Je cherchais une méthode pour restreindre l'accès à un dépôt Debian privé et pouvoir m'authentifier de manière non interactive (c'est-à-dire en utilisant un script)

L'article le plus utile que j'ai trouvé est en fait celui du site d'administration Debian mais la méthode sécurisée utilise ssh et des clés publiques / privées. Cela fonctionne très bien, mais la clé publique de chaque hôte doit se trouver dans le fichier distant authorized_keys pour s'authentifier avec succès. Cela ne dit rien sur la fourniture de mot de passe à ssh: // mais je suppose que cela devrait être possible.

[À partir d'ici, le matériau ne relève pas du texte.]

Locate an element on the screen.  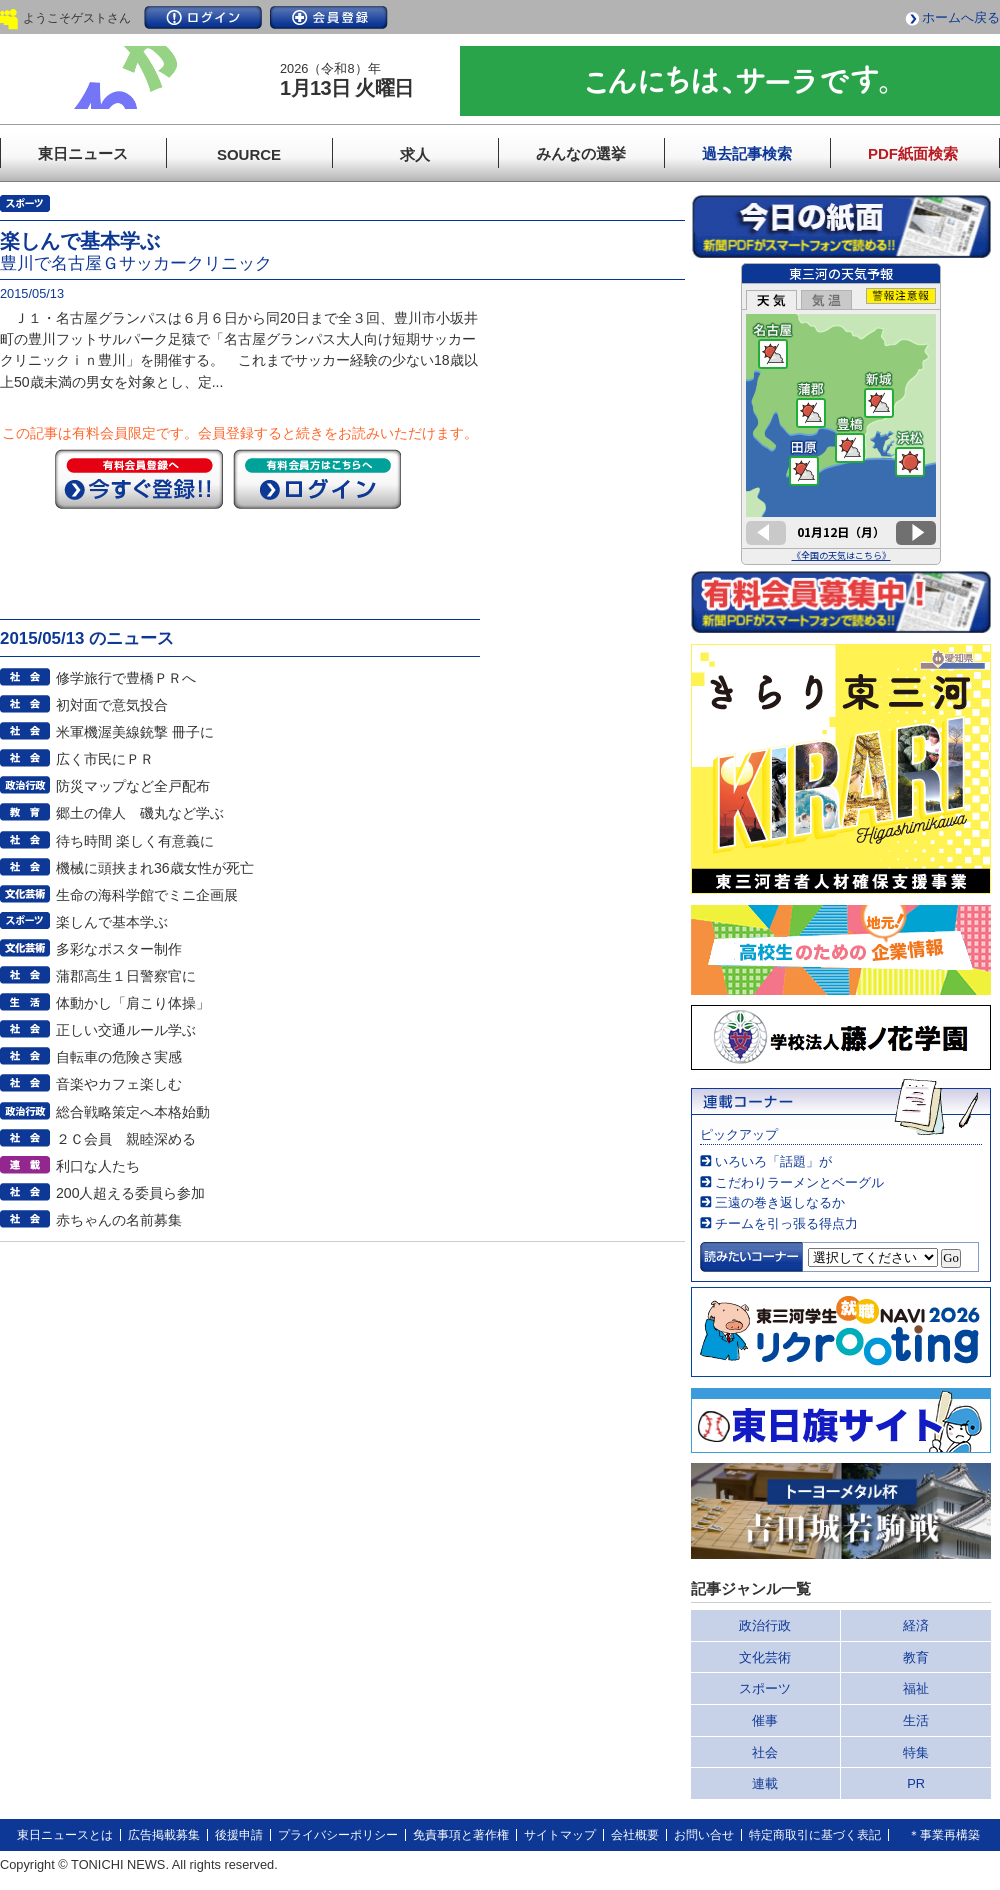
機械に頭挟まれ36歳女性が死亡 is located at coordinates (155, 868).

Avez-vous essayé d'autres alternatives (par exemple ftps)?

Merci d'avance

linux ubuntu debian apt Humber
la source
Le problème que j'ai avec l'article ci-dessus est qu'il ne donne pas seulement un accès au référentiel APT - il donne un accès shell à ma machine de référentiel APT. C'est un risque inacceptable.
BobDoolittle

Réponses:

5

Si vous exécutez toujours apt-getsur vos serveurs à la main (pas de apt-getcommandes automatiques lancées par crons), alors vous pourriez envisager d'utiliser le transfert d'agent ssh . Cela évite d'avoir à gérer une paire de clés publique / privée par serveur que vous gérez, et c'est probablement plus sûr que de laisser des clés privées sur chaque serveur.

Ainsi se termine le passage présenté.